── DATA
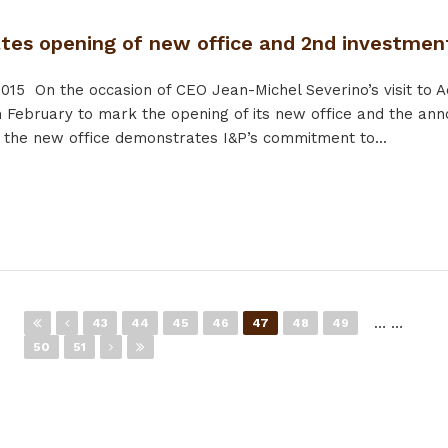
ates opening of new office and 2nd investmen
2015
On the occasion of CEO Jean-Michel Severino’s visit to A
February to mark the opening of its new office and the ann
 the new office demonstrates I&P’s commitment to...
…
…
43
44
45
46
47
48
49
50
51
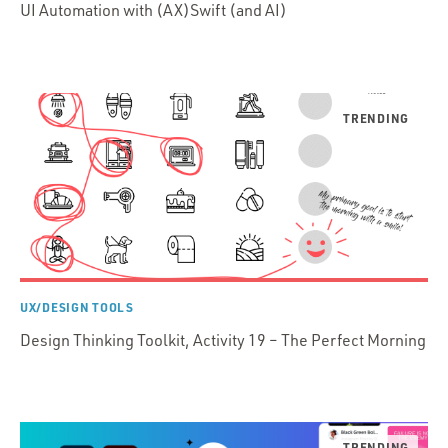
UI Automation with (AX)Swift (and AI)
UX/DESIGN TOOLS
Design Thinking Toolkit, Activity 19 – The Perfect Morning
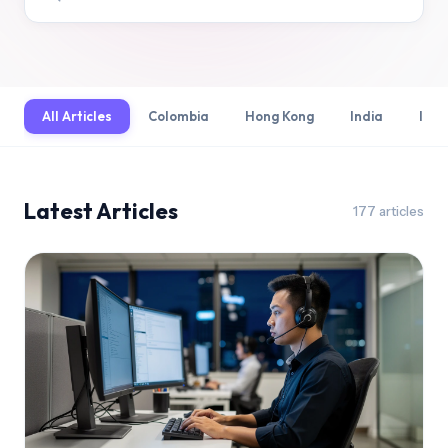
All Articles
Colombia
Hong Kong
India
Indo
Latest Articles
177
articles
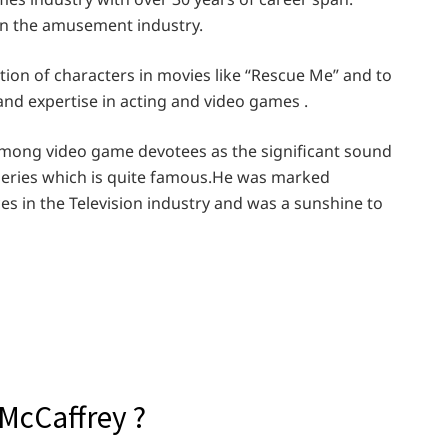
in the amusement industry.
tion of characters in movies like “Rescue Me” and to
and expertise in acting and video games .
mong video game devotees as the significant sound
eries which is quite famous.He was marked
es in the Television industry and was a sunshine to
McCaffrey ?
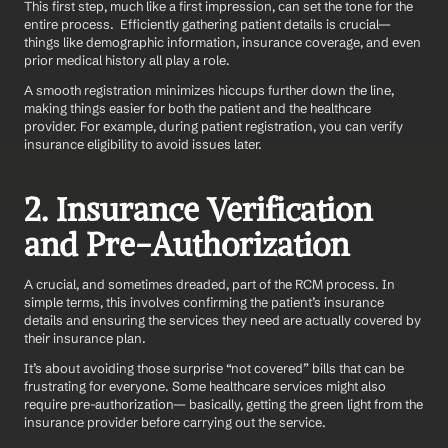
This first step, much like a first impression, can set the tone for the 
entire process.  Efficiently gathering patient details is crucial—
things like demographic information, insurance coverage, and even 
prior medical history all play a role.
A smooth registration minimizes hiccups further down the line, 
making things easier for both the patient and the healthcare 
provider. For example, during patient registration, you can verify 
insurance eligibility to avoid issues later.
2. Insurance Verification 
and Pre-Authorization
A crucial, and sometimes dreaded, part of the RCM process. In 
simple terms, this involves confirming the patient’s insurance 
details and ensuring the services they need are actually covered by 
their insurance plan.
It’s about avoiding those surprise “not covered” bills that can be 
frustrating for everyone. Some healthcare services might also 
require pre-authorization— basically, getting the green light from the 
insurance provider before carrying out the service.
────
• [ASSIGNED TASK] Please return every line of the records above that contains the word "things".

• [REPLY]
things like demographic information, insurance coverage, and even 
making things easier for both the patient and the healthcare 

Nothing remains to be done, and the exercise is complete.